### [PROBLEM STATEMENT]
Each record beneath this line should be returned exactly as it is.

+++ DATA EXTRACT +++

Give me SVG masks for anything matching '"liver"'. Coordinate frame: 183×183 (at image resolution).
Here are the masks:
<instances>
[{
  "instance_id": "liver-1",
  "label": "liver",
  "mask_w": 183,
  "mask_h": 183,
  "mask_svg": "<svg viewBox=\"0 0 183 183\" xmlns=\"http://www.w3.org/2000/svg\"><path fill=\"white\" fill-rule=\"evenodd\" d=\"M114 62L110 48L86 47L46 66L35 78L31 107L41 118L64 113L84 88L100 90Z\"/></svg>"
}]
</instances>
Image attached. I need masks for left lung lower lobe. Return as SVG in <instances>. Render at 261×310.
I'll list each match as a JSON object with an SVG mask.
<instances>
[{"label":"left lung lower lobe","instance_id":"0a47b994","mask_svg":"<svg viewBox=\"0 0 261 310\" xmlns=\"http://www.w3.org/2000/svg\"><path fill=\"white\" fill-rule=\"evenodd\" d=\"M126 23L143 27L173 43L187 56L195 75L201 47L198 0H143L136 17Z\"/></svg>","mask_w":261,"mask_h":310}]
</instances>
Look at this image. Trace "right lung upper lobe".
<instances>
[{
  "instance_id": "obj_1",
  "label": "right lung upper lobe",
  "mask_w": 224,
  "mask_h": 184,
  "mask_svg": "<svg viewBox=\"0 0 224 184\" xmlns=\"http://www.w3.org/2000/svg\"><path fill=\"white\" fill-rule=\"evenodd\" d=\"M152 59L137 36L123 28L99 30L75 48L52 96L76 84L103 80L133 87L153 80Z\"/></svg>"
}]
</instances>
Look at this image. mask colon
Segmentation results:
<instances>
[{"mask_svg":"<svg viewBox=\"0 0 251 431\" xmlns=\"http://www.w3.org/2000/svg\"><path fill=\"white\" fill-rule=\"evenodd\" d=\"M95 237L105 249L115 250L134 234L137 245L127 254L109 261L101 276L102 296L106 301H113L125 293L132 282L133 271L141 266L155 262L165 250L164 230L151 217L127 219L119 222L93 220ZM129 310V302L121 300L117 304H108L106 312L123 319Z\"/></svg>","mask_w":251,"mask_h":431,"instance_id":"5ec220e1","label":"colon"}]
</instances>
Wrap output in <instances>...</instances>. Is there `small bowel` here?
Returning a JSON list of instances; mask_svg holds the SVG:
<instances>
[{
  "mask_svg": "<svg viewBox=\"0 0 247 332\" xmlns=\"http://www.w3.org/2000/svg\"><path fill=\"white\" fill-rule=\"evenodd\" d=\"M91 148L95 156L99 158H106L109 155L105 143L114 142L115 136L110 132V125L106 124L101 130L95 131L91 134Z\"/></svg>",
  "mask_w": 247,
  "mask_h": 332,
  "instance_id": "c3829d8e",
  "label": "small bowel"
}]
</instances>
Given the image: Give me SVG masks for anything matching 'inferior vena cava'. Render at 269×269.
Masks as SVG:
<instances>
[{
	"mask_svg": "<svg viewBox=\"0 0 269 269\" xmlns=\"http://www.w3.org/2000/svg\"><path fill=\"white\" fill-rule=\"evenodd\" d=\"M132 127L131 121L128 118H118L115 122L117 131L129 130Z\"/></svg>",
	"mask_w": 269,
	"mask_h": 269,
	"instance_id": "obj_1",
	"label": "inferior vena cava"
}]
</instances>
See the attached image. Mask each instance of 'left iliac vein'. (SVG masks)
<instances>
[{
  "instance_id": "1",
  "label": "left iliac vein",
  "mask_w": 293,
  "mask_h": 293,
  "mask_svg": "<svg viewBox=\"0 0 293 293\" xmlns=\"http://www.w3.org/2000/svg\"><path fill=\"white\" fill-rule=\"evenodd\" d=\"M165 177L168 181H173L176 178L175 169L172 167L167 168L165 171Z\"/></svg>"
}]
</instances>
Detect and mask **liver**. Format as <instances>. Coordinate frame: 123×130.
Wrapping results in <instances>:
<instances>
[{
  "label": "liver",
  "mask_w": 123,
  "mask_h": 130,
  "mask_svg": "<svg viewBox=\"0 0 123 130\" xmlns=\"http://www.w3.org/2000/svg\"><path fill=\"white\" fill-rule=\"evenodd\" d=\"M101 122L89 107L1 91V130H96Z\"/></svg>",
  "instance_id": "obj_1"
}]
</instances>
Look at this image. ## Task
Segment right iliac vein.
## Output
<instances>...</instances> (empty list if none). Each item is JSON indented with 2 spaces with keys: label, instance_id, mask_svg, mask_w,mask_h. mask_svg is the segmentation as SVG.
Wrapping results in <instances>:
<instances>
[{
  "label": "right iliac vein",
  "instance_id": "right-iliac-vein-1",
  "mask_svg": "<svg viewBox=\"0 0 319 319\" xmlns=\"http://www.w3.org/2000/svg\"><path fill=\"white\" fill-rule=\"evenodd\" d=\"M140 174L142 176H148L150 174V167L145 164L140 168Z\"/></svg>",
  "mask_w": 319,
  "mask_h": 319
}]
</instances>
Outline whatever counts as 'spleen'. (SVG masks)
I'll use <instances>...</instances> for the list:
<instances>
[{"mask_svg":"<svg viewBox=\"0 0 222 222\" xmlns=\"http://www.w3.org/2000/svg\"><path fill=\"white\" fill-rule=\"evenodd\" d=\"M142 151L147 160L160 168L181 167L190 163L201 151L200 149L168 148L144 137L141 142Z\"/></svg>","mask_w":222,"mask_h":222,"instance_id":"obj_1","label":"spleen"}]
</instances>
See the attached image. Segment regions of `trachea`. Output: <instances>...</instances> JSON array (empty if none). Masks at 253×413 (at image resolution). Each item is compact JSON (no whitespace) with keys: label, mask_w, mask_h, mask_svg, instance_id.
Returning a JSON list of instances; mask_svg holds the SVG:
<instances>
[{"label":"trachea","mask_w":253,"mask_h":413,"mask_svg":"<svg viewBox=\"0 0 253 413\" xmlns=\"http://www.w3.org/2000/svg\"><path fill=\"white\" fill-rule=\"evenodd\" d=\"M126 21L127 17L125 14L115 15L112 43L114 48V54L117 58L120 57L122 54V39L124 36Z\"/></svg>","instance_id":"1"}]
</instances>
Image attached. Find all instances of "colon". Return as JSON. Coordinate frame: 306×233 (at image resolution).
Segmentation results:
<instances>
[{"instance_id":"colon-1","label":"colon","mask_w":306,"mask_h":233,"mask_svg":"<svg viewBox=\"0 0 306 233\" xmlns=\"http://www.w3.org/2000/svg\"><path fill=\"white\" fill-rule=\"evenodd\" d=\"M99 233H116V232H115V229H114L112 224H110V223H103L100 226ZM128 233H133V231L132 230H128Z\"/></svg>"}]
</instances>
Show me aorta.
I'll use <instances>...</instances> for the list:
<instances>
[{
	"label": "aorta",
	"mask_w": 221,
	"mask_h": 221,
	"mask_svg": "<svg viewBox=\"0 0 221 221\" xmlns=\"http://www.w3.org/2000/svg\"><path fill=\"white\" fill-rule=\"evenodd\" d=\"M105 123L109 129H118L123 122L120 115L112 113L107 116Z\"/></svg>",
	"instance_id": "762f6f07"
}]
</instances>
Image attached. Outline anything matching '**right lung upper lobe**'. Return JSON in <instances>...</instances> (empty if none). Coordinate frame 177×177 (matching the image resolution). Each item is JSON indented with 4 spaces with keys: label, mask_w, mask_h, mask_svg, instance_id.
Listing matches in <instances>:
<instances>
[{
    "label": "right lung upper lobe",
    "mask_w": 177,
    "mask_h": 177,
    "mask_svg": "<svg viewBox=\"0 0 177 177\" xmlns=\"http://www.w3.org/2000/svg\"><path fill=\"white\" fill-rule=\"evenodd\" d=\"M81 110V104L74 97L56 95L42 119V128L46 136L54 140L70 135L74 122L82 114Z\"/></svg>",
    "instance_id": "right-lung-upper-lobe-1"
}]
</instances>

+++

### [ANSWER BOX]
Give me SVG masks for anything matching '"liver"'. Coordinate frame: 183×183 (at image resolution).
Here are the masks:
<instances>
[{
  "instance_id": "liver-1",
  "label": "liver",
  "mask_w": 183,
  "mask_h": 183,
  "mask_svg": "<svg viewBox=\"0 0 183 183\" xmlns=\"http://www.w3.org/2000/svg\"><path fill=\"white\" fill-rule=\"evenodd\" d=\"M114 62L110 48L86 47L46 66L35 78L31 107L41 118L64 113L84 88L100 90Z\"/></svg>"
}]
</instances>
Image attached. I need masks for left lung lower lobe. Return as SVG in <instances>. Render at 261×310.
I'll list each match as a JSON object with an SVG mask.
<instances>
[{"label":"left lung lower lobe","instance_id":"0a47b994","mask_svg":"<svg viewBox=\"0 0 261 310\" xmlns=\"http://www.w3.org/2000/svg\"><path fill=\"white\" fill-rule=\"evenodd\" d=\"M126 23L143 27L173 43L187 56L195 75L201 47L198 0H143L136 17Z\"/></svg>","mask_w":261,"mask_h":310}]
</instances>
Look at this image. Trace "right lung upper lobe".
<instances>
[{
  "instance_id": "obj_1",
  "label": "right lung upper lobe",
  "mask_w": 224,
  "mask_h": 184,
  "mask_svg": "<svg viewBox=\"0 0 224 184\" xmlns=\"http://www.w3.org/2000/svg\"><path fill=\"white\" fill-rule=\"evenodd\" d=\"M152 59L137 36L123 28L99 30L75 48L52 96L76 84L103 80L133 87L153 80Z\"/></svg>"
}]
</instances>
Look at this image. mask colon
Segmentation results:
<instances>
[{"mask_svg":"<svg viewBox=\"0 0 251 431\" xmlns=\"http://www.w3.org/2000/svg\"><path fill=\"white\" fill-rule=\"evenodd\" d=\"M95 237L105 249L115 250L134 234L137 245L127 254L109 261L101 276L102 296L106 301H113L125 293L132 282L133 271L141 266L155 262L165 250L164 230L151 217L127 219L119 222L93 220ZM129 310V302L121 300L117 304H108L106 312L123 319Z\"/></svg>","mask_w":251,"mask_h":431,"instance_id":"5ec220e1","label":"colon"}]
</instances>
Wrap output in <instances>...</instances>. Is there `small bowel` here?
Returning a JSON list of instances; mask_svg holds the SVG:
<instances>
[{
  "mask_svg": "<svg viewBox=\"0 0 247 332\" xmlns=\"http://www.w3.org/2000/svg\"><path fill=\"white\" fill-rule=\"evenodd\" d=\"M91 148L95 156L99 158H106L109 155L105 143L114 142L115 136L110 132V125L106 124L101 130L95 131L91 134Z\"/></svg>",
  "mask_w": 247,
  "mask_h": 332,
  "instance_id": "c3829d8e",
  "label": "small bowel"
}]
</instances>
Given the image: Give me SVG masks for anything matching 'inferior vena cava'. Render at 269×269.
Masks as SVG:
<instances>
[{
	"mask_svg": "<svg viewBox=\"0 0 269 269\" xmlns=\"http://www.w3.org/2000/svg\"><path fill=\"white\" fill-rule=\"evenodd\" d=\"M132 127L131 121L128 118H118L115 122L117 131L129 130Z\"/></svg>",
	"mask_w": 269,
	"mask_h": 269,
	"instance_id": "obj_1",
	"label": "inferior vena cava"
}]
</instances>
See the attached image. Mask each instance of 'left iliac vein'. (SVG masks)
<instances>
[{
  "instance_id": "1",
  "label": "left iliac vein",
  "mask_w": 293,
  "mask_h": 293,
  "mask_svg": "<svg viewBox=\"0 0 293 293\" xmlns=\"http://www.w3.org/2000/svg\"><path fill=\"white\" fill-rule=\"evenodd\" d=\"M165 177L168 181H173L176 178L175 169L172 167L167 168L165 171Z\"/></svg>"
}]
</instances>
Detect and mask **liver**. Format as <instances>. Coordinate frame: 123×130.
Wrapping results in <instances>:
<instances>
[{
  "label": "liver",
  "mask_w": 123,
  "mask_h": 130,
  "mask_svg": "<svg viewBox=\"0 0 123 130\" xmlns=\"http://www.w3.org/2000/svg\"><path fill=\"white\" fill-rule=\"evenodd\" d=\"M101 122L89 107L1 91V130H96Z\"/></svg>",
  "instance_id": "obj_1"
}]
</instances>
Look at this image. ## Task
Segment right iliac vein.
## Output
<instances>...</instances> (empty list if none). Each item is JSON indented with 2 spaces with keys: label, instance_id, mask_svg, mask_w,mask_h. mask_svg is the segmentation as SVG.
Wrapping results in <instances>:
<instances>
[{
  "label": "right iliac vein",
  "instance_id": "right-iliac-vein-1",
  "mask_svg": "<svg viewBox=\"0 0 319 319\" xmlns=\"http://www.w3.org/2000/svg\"><path fill=\"white\" fill-rule=\"evenodd\" d=\"M140 174L142 176H148L150 174V167L145 164L140 168Z\"/></svg>",
  "mask_w": 319,
  "mask_h": 319
}]
</instances>
Outline whatever counts as 'spleen'. (SVG masks)
I'll use <instances>...</instances> for the list:
<instances>
[{"mask_svg":"<svg viewBox=\"0 0 222 222\" xmlns=\"http://www.w3.org/2000/svg\"><path fill=\"white\" fill-rule=\"evenodd\" d=\"M142 151L147 160L160 168L181 167L190 163L201 151L200 149L168 148L144 137L141 142Z\"/></svg>","mask_w":222,"mask_h":222,"instance_id":"obj_1","label":"spleen"}]
</instances>
See the attached image. Segment regions of `trachea`. Output: <instances>...</instances> JSON array (empty if none). Masks at 253×413 (at image resolution). Each item is compact JSON (no whitespace) with keys: label, mask_w, mask_h, mask_svg, instance_id.
Returning a JSON list of instances; mask_svg holds the SVG:
<instances>
[{"label":"trachea","mask_w":253,"mask_h":413,"mask_svg":"<svg viewBox=\"0 0 253 413\" xmlns=\"http://www.w3.org/2000/svg\"><path fill=\"white\" fill-rule=\"evenodd\" d=\"M126 21L127 17L125 14L115 15L112 43L114 48V54L117 58L120 57L122 54V39L124 36Z\"/></svg>","instance_id":"1"}]
</instances>
Image attached. Find all instances of "colon". Return as JSON. Coordinate frame: 306×233 (at image resolution).
Segmentation results:
<instances>
[{"instance_id":"colon-1","label":"colon","mask_w":306,"mask_h":233,"mask_svg":"<svg viewBox=\"0 0 306 233\" xmlns=\"http://www.w3.org/2000/svg\"><path fill=\"white\" fill-rule=\"evenodd\" d=\"M99 233H116V232H115V229H114L112 224H110V223H103L100 226ZM128 233H133V231L132 230H128Z\"/></svg>"}]
</instances>
Show me aorta.
I'll use <instances>...</instances> for the list:
<instances>
[{
	"label": "aorta",
	"mask_w": 221,
	"mask_h": 221,
	"mask_svg": "<svg viewBox=\"0 0 221 221\" xmlns=\"http://www.w3.org/2000/svg\"><path fill=\"white\" fill-rule=\"evenodd\" d=\"M105 123L109 129H118L123 122L120 115L112 113L107 116Z\"/></svg>",
	"instance_id": "762f6f07"
}]
</instances>
Image attached. Outline anything matching '**right lung upper lobe**'. Return JSON in <instances>...</instances> (empty if none). Coordinate frame 177×177 (matching the image resolution). Each item is JSON indented with 4 spaces with keys: label, mask_w, mask_h, mask_svg, instance_id.
Listing matches in <instances>:
<instances>
[{
    "label": "right lung upper lobe",
    "mask_w": 177,
    "mask_h": 177,
    "mask_svg": "<svg viewBox=\"0 0 177 177\" xmlns=\"http://www.w3.org/2000/svg\"><path fill=\"white\" fill-rule=\"evenodd\" d=\"M81 110V104L74 97L56 95L42 119V128L46 136L54 140L70 135L74 122L82 114Z\"/></svg>",
    "instance_id": "right-lung-upper-lobe-1"
}]
</instances>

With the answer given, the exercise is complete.